But Grey, isn't failure to recognize choice and free will also a "denial of reality?" It feels as though that's what you're doing in some (though not all) of your posts in this thread. 

If one's employer judges them based on their wife's waist measurement, rather than their job performance, I'd think the wise thing to do is put yourself into a better situation, with real, grown-up employers. If your boss is a dick about this, one must assume they'll go on to be a dick about other things, as well.

To sacrifice happiness in order to bow to a sucky boss? Might as well bow deeply, 'cause you're gonna end up screwed.


----------



## fatlane (May 22, 2006)

... and to think _I'm_ the one banned around here. No justice, I tell you, no justice...

Money isn't everything. Why people equate it with success is beyond me. Once you're dead, it's worthless. Happiness stays with you and the more you give, the more you have.

BBabe is OBVIOUSLY very successful and attractive. You can see it in her eyes. She will not die unloved, unknown, or unmourned. Just check her cans. She is a splendid one to behold.

And those last two sentences just got me excited and smiling for some reason.

Good gosh, but I love these forums. I'm chatting with supermodels. Yum.


----------



## Donna (May 22, 2006)

Grey:
Perhaps I am being far too analytical about this, but doesn't the use of the phrase "slip under the radar" seem to IMPLY that you believe there's something not acceptable about being a BBW or SSBBW? Whenever I have seen this particular turn of phrase used in literature, it generally refers to trying to do something against societal norms covertly. I think we've seen some excellent examples in this thread refuting your theory that FAs are subject to a glass ceiling.

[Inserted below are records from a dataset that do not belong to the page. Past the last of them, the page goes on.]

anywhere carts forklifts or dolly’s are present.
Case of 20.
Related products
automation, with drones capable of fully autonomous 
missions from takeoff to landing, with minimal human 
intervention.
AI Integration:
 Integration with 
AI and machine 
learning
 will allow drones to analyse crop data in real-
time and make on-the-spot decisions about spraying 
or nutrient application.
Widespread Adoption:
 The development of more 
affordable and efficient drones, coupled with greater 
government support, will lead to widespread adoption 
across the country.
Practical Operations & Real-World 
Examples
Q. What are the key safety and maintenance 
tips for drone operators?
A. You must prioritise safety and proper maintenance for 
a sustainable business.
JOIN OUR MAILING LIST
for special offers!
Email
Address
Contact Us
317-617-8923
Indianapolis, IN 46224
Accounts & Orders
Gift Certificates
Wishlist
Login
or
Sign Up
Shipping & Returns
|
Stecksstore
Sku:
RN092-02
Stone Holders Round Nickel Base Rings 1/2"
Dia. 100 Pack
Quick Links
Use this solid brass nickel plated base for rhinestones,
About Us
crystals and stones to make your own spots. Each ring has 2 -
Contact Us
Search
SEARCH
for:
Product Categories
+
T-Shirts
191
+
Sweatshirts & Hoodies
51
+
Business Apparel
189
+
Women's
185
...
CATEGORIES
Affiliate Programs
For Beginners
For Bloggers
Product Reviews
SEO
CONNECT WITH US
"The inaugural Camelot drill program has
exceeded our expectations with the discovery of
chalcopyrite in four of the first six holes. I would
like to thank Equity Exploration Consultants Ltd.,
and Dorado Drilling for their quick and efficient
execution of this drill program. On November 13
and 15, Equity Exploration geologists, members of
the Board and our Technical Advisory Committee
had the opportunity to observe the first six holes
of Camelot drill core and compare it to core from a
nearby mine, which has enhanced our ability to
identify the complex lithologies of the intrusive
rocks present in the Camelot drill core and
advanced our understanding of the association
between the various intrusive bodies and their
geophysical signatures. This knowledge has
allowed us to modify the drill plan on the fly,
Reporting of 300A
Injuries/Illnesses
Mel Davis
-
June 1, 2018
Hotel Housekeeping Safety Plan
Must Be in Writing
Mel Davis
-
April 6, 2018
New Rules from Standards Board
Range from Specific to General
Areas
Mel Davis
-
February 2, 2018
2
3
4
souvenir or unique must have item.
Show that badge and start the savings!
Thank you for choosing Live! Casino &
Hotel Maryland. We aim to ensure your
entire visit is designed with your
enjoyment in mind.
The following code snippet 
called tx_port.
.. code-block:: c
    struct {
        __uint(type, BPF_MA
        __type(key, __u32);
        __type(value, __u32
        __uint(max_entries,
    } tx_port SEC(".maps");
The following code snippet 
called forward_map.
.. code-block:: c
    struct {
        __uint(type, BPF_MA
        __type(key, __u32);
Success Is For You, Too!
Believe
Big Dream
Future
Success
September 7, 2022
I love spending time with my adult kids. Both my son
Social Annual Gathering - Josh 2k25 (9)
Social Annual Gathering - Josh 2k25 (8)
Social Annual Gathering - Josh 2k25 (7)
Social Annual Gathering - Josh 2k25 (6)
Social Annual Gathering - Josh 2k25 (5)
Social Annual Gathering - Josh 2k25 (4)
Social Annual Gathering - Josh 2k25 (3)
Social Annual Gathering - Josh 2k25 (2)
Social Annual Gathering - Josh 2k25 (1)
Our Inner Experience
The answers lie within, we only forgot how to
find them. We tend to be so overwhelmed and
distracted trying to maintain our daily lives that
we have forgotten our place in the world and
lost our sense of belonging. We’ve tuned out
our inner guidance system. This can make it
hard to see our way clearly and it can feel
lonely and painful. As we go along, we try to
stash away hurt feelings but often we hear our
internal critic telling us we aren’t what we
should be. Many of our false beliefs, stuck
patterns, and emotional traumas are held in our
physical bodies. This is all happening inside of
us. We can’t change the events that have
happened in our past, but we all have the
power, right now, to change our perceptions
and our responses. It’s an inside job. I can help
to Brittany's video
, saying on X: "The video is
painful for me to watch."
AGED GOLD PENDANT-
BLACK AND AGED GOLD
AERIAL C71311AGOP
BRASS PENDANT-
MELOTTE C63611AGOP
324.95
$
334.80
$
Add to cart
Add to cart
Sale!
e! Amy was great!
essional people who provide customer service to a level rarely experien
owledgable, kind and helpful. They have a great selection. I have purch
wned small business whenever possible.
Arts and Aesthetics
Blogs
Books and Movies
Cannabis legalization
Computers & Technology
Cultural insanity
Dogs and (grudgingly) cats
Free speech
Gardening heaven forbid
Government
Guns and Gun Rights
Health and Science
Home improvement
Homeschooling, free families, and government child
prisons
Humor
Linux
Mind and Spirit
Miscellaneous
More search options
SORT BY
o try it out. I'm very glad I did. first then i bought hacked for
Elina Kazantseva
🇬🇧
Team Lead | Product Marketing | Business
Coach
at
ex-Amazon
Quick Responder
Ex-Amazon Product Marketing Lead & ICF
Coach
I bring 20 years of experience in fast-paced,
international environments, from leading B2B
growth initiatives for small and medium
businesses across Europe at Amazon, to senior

I know you have stated that you are opinionated and you don't mind being controversial. That's your right, and more power to ya if that's what gets you through the night. But if you make a controversial statement, is it not reasonable to assume someone, somewhere is going to disagree with you? So NFA disagreed with you? Is that any reason to call him a nasty person? That's bad form sir, and bad debate tactic. Was his post a bit caustic? Yeah, but he's as passionate about this debate as you are and last time I checked, you FAs are supposed to be on the same team.  

On that note, I disagree with your assessment of Ms. Jane's story as well. I read it as she was trying to illustrate the point that some men will mistreat women and take advantage of their low self esteem, something you seem to be reinforcing with some of your statements in this thread. No one is "doomed" to be single. Some women, fat and thin, will never marry either by choice or circumstance. To imply they are doomed is to somehow remove their dignity. Not a very gentlemanly (is that even a word? if not, I just coined it!) thing to do!! It was no more antagonistic than my contribution above, in my opinion.


----------



## Boteroesque Babe (May 22, 2006)

fatlane said:


> BBabe is OBVIOUSLY very successful and attractive.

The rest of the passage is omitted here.